Life is filled with defining moments like that, moments where the road ahead can turn in a completely different direction. While there are many examples of life pivoting on a fateful decision, I am thinking about these defining moments in a different way.

The wind that carries the maple seed (often called a whirlybird) has no knowledge of the maple tree that, in forty years, will reach for the sky. Or that two young people, seeking shade under that tree, will cement a bond that will last a lifetime. Or produce a child who will one day bring her children to sit under that tree. The wind has no knowledge of what is to come. It blows because it is the wind; knowing nothing of the stories in which the maple tree will play a major role. In the same way, actions we undertake now have implications for events in the future. We cannot know the substance and circumstance of these future events, but we do know that they will indeed unfold.

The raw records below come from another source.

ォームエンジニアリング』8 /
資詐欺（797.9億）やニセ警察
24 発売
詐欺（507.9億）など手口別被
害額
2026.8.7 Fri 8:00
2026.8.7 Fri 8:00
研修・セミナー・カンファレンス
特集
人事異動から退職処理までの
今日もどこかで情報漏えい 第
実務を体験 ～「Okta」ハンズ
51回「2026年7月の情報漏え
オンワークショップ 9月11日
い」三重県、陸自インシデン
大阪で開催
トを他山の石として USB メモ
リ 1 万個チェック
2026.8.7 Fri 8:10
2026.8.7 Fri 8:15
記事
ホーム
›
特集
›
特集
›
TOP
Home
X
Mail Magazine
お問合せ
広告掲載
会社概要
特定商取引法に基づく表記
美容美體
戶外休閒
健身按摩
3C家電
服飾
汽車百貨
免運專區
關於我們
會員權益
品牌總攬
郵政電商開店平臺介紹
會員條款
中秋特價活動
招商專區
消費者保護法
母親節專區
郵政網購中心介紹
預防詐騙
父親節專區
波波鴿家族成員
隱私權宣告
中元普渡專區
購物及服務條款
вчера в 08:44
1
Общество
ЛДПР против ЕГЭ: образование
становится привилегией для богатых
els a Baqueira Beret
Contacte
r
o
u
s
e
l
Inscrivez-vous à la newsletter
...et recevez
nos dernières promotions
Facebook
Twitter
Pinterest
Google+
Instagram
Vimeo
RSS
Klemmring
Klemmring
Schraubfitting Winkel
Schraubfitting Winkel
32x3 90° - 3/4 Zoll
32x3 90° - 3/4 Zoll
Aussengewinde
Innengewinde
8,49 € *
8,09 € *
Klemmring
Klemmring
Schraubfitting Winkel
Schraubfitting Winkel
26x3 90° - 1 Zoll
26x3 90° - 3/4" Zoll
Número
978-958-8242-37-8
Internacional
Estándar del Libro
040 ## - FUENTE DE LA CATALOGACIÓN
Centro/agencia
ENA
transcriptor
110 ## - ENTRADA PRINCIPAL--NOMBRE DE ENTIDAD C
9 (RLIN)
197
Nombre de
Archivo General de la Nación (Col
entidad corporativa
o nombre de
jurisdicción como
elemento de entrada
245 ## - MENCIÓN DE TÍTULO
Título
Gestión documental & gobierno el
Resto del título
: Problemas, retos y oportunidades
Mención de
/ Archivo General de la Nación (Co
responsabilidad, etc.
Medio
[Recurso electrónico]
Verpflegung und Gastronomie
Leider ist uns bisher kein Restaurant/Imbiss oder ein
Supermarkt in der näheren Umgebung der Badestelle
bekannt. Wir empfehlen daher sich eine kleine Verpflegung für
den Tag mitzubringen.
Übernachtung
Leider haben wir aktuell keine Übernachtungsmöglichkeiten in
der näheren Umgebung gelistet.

When I am teaching one of the PNMT seminars and look at the therapists in attendance, I often feel that it isn't the faces of the therapists I see but the faces of the future clients of these therapists. There is a future client, who will call four years from now complaining of significant pain in his mid-back which no health care provider has been able to address. Whether the therapist at the seminar fully understands the reasoning and can successfully execute the work will significantly impact the outcome for his client four years from now. The seeds we plant now do not come to full fruition until much later, sometimes days, often years. The choices we make now play a role in our present story, but the most powerful story is the one not yet written.


This is also why I study, reading at least some piece of research or educational literature every day. I do this in part to learn how to better help a client I am seeing presently, but more often to prepare for the client I have not yet seen, a "Table Lesson" of which I will be a part of at some future date. When that that moment comes, the moment where whether I help or not is dependent on prior preparation, I want to be fully present and ready to serve. The time for preparation is not when the curtain is being pulled back from the stage; it is long before then. For me personally, this discipline and focus adds to the richness of every moment. Being fully and completely engaged in the present sets the stage for a fulfilling and satisfying future as well. The fullness of the present, without an eye to the future, creates the future.